The authorities today announced military occupation of 25 Arab villages to combat terrorists, as Britain’s Palestine Partition Commission held an in camera session and prepared to open formal hearings next week.
The villages were occupied, an official announcement said, “because of the persistence of insecurity in the Galilee and Samaria,” with the aim of combating recent terroristic tactics of attacking unprotected Arab villages.
The stages of occupation were, first, billeting of troops and commandeering of houses, second, the establishment of continuous patrol, and, thirdly, road-building, to make the villages accessible. Reports that martial law had been proclaimed were officially denied, and it was stated that civil government is continuing.
Pinchas Ruttenberg, power magnate and founder of the Jordan hydroelectric works, testified before the Partition commission, meeting in camera. The Jordan plant would be included in the arab State under the partition plan suggested by the peel Royal Commission, and Ruttenberg was believed to have suggested some modification of the plan that would keep the plant in the Jewish State.

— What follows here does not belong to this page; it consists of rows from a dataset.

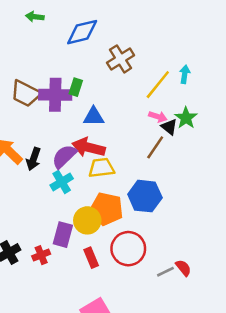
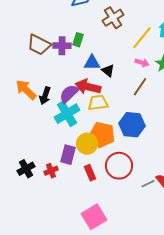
purple cross: (55, 95) -> (62, 46), size x0.7
black triangle: (169, 127) -> (108, 71), moved
cyan cross: (62, 182) -> (67, 114), size x1.4

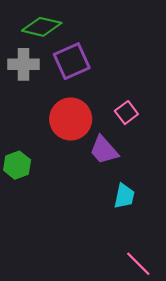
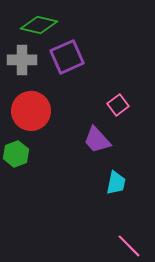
red circle: (71, 119) -> (31, 111), moved

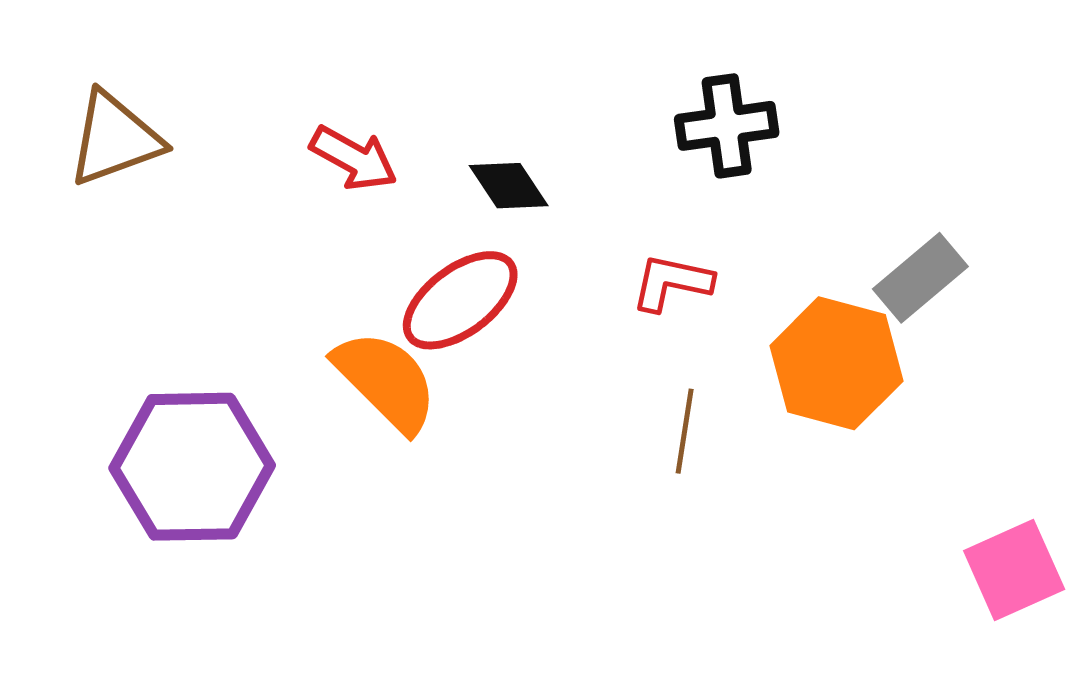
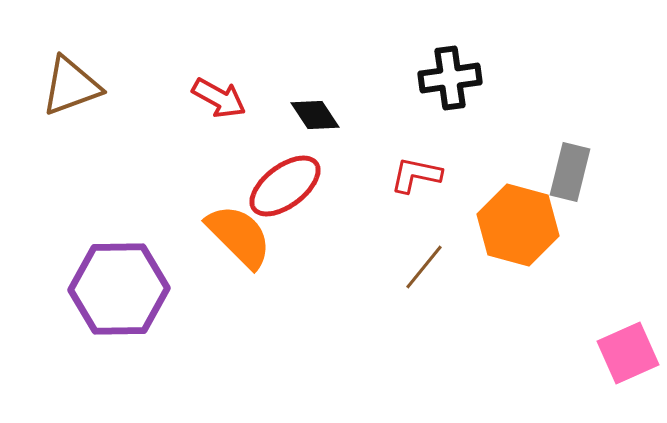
gray rectangle: (920, 278) -> (570, 172), turned -36
brown line: (685, 431) -> (424, 267), turned 30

Earlier the members of the Commission took lunch with Dr. Chaim Weizmann, president of the Jewish Agency for Palestine, at his home in Rehovoth. The visit was marked by an informal discussion lasting an hour.
Arab terrorist bands, meanwhile, continued depredations in northern Palestine. They destroyed large sections of the northern frontier road near Safed, forcing suspension of traffic.

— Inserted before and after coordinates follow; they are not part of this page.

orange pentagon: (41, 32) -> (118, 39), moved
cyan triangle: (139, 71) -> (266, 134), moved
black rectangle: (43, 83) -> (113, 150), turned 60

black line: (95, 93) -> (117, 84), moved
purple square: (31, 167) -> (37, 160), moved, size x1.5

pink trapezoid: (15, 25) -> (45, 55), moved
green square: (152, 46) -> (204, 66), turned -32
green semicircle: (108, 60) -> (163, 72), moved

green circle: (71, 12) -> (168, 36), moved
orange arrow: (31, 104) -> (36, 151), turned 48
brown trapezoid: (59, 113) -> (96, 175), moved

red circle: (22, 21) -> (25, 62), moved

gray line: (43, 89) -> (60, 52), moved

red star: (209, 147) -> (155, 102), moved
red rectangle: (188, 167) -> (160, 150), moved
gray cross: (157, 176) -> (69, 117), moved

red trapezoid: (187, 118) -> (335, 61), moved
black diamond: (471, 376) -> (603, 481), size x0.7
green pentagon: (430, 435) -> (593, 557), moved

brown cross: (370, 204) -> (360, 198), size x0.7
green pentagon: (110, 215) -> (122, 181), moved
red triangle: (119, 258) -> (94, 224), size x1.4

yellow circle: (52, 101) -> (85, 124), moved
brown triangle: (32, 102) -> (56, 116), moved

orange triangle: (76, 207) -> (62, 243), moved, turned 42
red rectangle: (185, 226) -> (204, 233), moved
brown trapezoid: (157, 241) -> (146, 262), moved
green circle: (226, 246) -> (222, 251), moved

Mohamed Rashid, Arab notable wounded in a terrorist raid on the village of Sif, died this morning. His brother was killed in the same attack. They were members of Haj Amin el Nashashibi family, opponents of the exiled former Mufti of Jerusalem, Haj Amin el Husseini.
Nine Jews arrested in Petach Tikvah yesterday during a demonstration of unemployed in the local council offices were released on bail today.